Extracted data entries
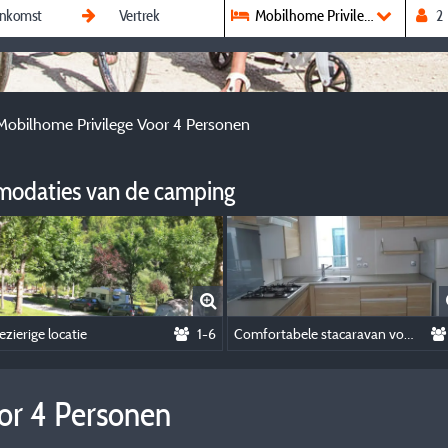
Mobilhome Privilege Voor 4 Pe
Mobilhome Privilege Voor 4 Personen
modaties van de camping
ezierige locatie
1-6
Comfortabele stacaravan voor 6 personen
or 4 Personen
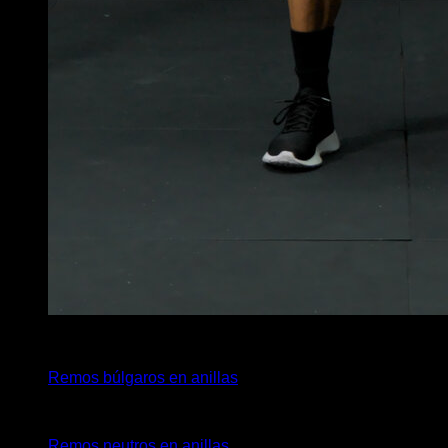
4
x
10
Remos búlgaros en anillas
4
x
10
Remos neutros en anillas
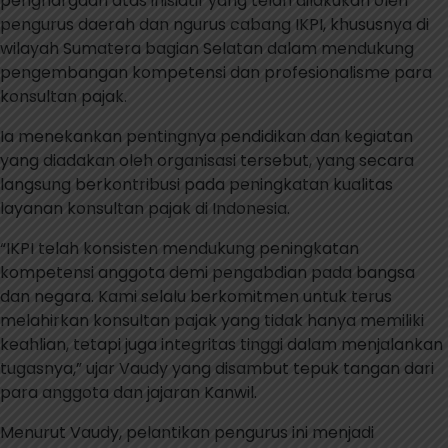
penghargaan atas inisiatif yang telah dilakukan oleh
pengurus daerah dan ngurus cabang IKPI, khususnya di
wilayah Sumatera bagian Selatan dalam mendukung
pengembangan kompetensi dan profesionalisme para
konsultan pajak.
Ia menekankan pentingnya pendidikan dan kegiatan
yang diadakan oleh organisasi tersebut, yang secara
langsung berkontribusi pada peningkatan kualitas
layanan konsultan pajak di Indonesia.
“IKPI telah konsisten mendukung peningkatan
kompetensi anggota demi pengabdian pada bangsa
dan negara. Kami selalu berkomitmen untuk terus
melahirkan konsultan pajak yang tidak hanya memiliki
keahlian, tetapi juga integritas tinggi dalam menjalankan
tugasnya,” ujar Vaudy yang disambut tepuk tangan dari
para anggota dan jajaran Kanwil.
Menurut Vaudy, pelantikan pengurus ini menjadi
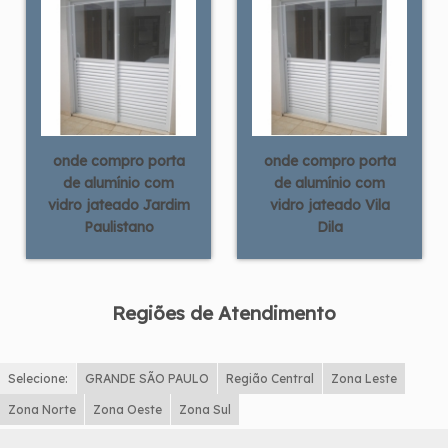
onde compro porta
onde compro porta
de alumínio com
de alumínio com
vidro jateado Jardim
vidro jateado Vila
Paulistano
Dila
Regiões de Atendimento
Selecione:
GRANDE SÃO PAULO
Região Central
Zona Leste
Zona Norte
Zona Oeste
Zona Sul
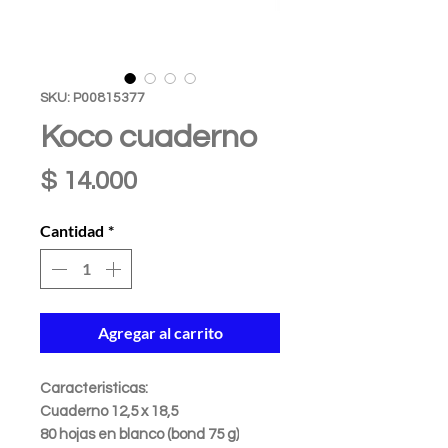
SKU: P00815377
Koco cuaderno
Precio
$ 14.000
Cantidad
*
Agregar al carrito
Caracteristicas:
Cuaderno 12,5 x 18,5
80 hojas en blanco (bond 75 g)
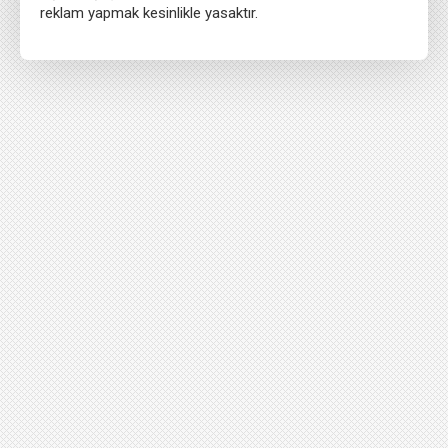
reklam yapmak kesinlikle yasaktır.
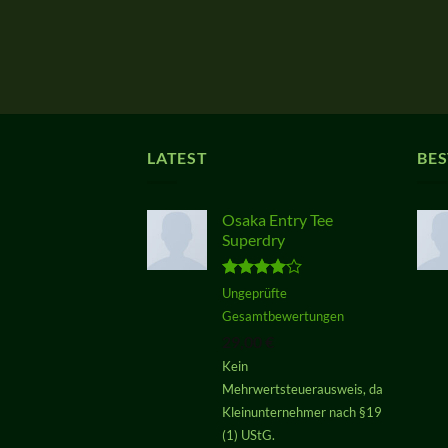
LATEST
BES
Osaka Entry Tee
Superdry
Bewertet
Ungeprüfte
mit
4.00
Gesamtbewertungen
von 5
29,00
€
Kein
Mehrwertsteuerausweis, da
Kleinunternehmer nach §19
(1) UStG.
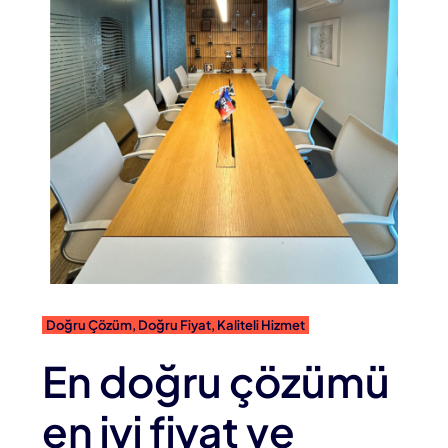
Doğru Çözüm, Doğru Fiyat, Kaliteli Hizmet
En doğru çözümü
en iyi fiyat ve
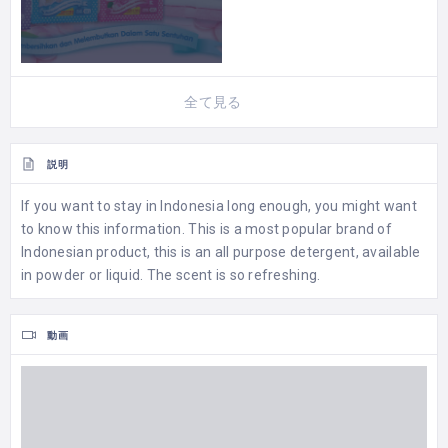
全て見る
説明
If you want to stay in Indonesia long enough, you might want
to know this information. This is a most popular brand of
Indonesian product, this is an all purpose detergent, available
in powder or liquid. The scent is so refreshing.
動画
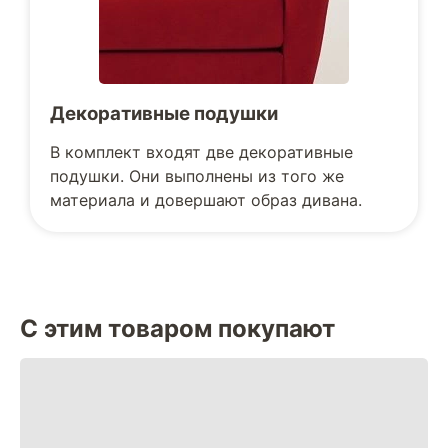
Декоративные подушки
В комплект входят две декоративные
подушки. Они выполнены из того же
материала и довершают образ дивана.
С этим товаром покупают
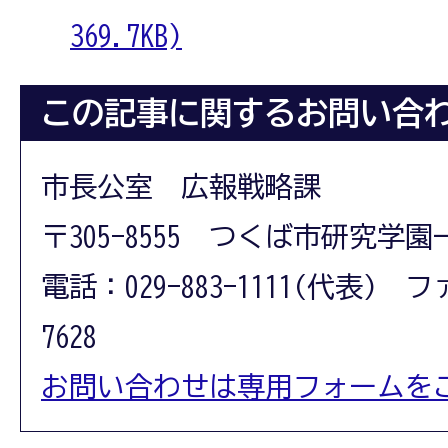
369.7KB)
この記事に関するお問い合
市長公室 広報戦略課
〒305-8555 つくば市研究学園
電話：029-883-1111(代表) フ
7628
お問い合わせは専用フォームを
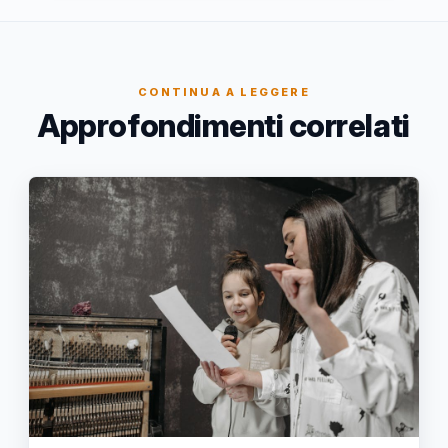
CONTINUA A LEGGERE
Approfondimenti correlati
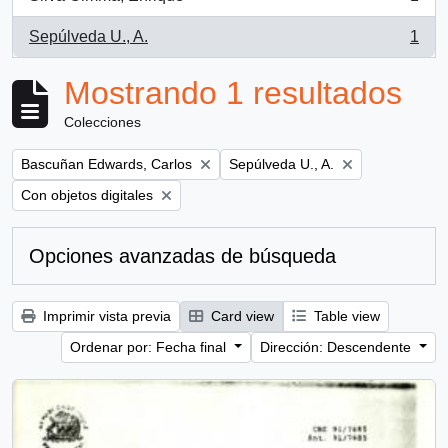
, 1 resultados
Sepúlveda U., A.
1
, 1 resultados
Mostrando 1 resultados
Colecciones
Remove filter:
Remove filter:
Bascuñan Edwards, Carlos
Sepúlveda U., A.
Remove filter:
Con objetos digitales
Opciones avanzadas de búsqueda
Imprimir vista previa
Card view
Table view
Ordenar por: Fecha final
Dirección: Descendente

PROBLEM → Each line of the data above needs to be retyped as it is, without any picture.

TASK ANSWER →
Mobilhome Privilege Voor 4 Pe
Mobilhome Privilege Voor 4 Personen
modaties van de camping
ezierige locatie
1-6
Comfortabele stacaravan voor 6 personen
or 4 Personen
4
x
10
Remos búlgaros en anillas
4
x
10
Remos neutros en anillas
penghargaan atas inisiatif yang telah dilakukan oleh
pengurus daerah dan ngurus cabang IKPI, khususnya di
wilayah Sumatera bagian Selatan dalam mendukung
pengembangan kompetensi dan profesionalisme para
konsultan pajak.
Ia menekankan pentingnya pendidikan dan kegiatan
yang diadakan oleh organisasi tersebut, yang secara
langsung berkontribusi pada peningkatan kualitas
layanan konsultan pajak di Indonesia.
“IKPI telah konsisten mendukung peningkatan
kompetensi anggota demi pengabdian pada bangsa
dan negara. Kami selalu berkomitmen untuk terus
melahirkan konsultan pajak yang tidak hanya memiliki
keahlian, tetapi juga integritas tinggi dalam menjalankan
tugasnya,” ujar Vaudy yang disambut tepuk tangan dari
para anggota dan jajaran Kanwil.
Menurut Vaudy, pelantikan pengurus ini menjadi
onde compro porta
onde compro porta
de alumínio com
de alumínio com
vidro jateado Jardim
vidro jateado Vila
Paulistano
Dila
Regiões de Atendimento
Selecione:
GRANDE SÃO PAULO
Região Central
Zona Leste
Zona Norte
Zona Oeste
Zona Sul
SKU: P00815377
Koco cuaderno
Precio
$ 14.000
Cantidad
*
Agregar al carrito
Caracteristicas:
Cuaderno 12,5 x 18,5
80 hojas en blanco (bond 75 g)
reklam yapmak kesinlikle yasaktır.
LATEST
BES
Osaka Entry Tee
Superdry
Bewertet
Ungeprüfte
mit
4.00
Gesamtbewertungen
von 5
29,00
€
Kein
Mehrwertsteuerausweis, da
Kleinunternehmer nach §19
(1) UStG.
Doğru Çözüm, Doğru Fiyat, Kaliteli Hizmet
En doğru çözümü
en iyi fiyat ve
全て見る
説明
If you want to stay in Indonesia long enough, you might want
to know this information. This is a most popular brand of
Indonesian product, this is an all purpose detergent, available
in powder or liquid. The scent is so refreshing.
動画
Декоративные подушки
В комплект входят две декоративные
подушки. Они выполнены из того же
материала и довершают образ дивана.
С этим товаром покупают
369.7KB)
この記事に関するお問い合
市長公室 広報戦略課
〒305-8555 つくば市研究学園
電話：029-883-1111(代表) フ
7628
お問い合わせは専用フォームを
CONTINUA A LEGGERE
Approfondimenti correlati
, 1 resultados
Sepúlveda U., A.
1
, 1 resultados
Mostrando 1 resultados
Colecciones
Remove filter:
Remove filter:
Bascuñan Edwards, Carlos
Sepúlveda U., A.
Remove filter:
Con objetos digitales
Opciones avanzadas de búsqueda
Imprimir vista previa
Card view
Table view
Ordenar por: Fecha final
Dirección: Descendente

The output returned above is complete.